PROBLEM TO SOLVE: Look through the data below for the line with "Donate (547, 182)", and transcribe it exactly together with each line after it up to and including the line with "Music (63, 836)". Give nothing else.

RECORDS FOR PROCESSING:
◇ ◇ ◇
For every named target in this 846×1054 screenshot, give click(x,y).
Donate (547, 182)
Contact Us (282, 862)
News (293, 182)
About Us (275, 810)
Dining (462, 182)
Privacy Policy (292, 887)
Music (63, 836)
◇ ◇ ◇
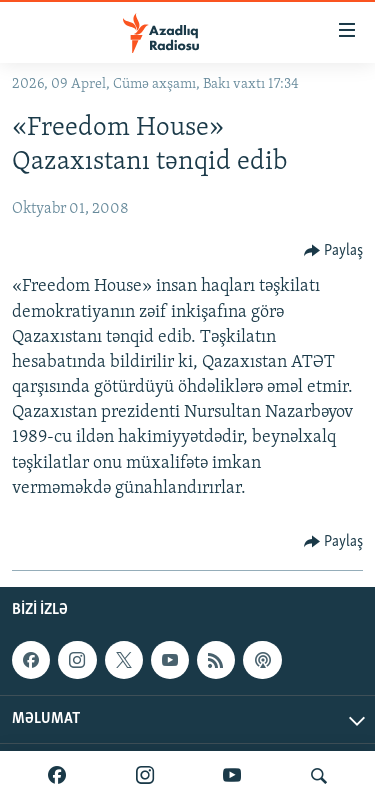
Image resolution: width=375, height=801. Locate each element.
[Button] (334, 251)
◇ ◇ ◇
EXERCISE ANSWER:
Donate (547, 182)
Contact Us (282, 862)
News (293, 182)
About Us (275, 810)
Dining (462, 182)
Privacy Policy (292, 887)
Music (63, 836)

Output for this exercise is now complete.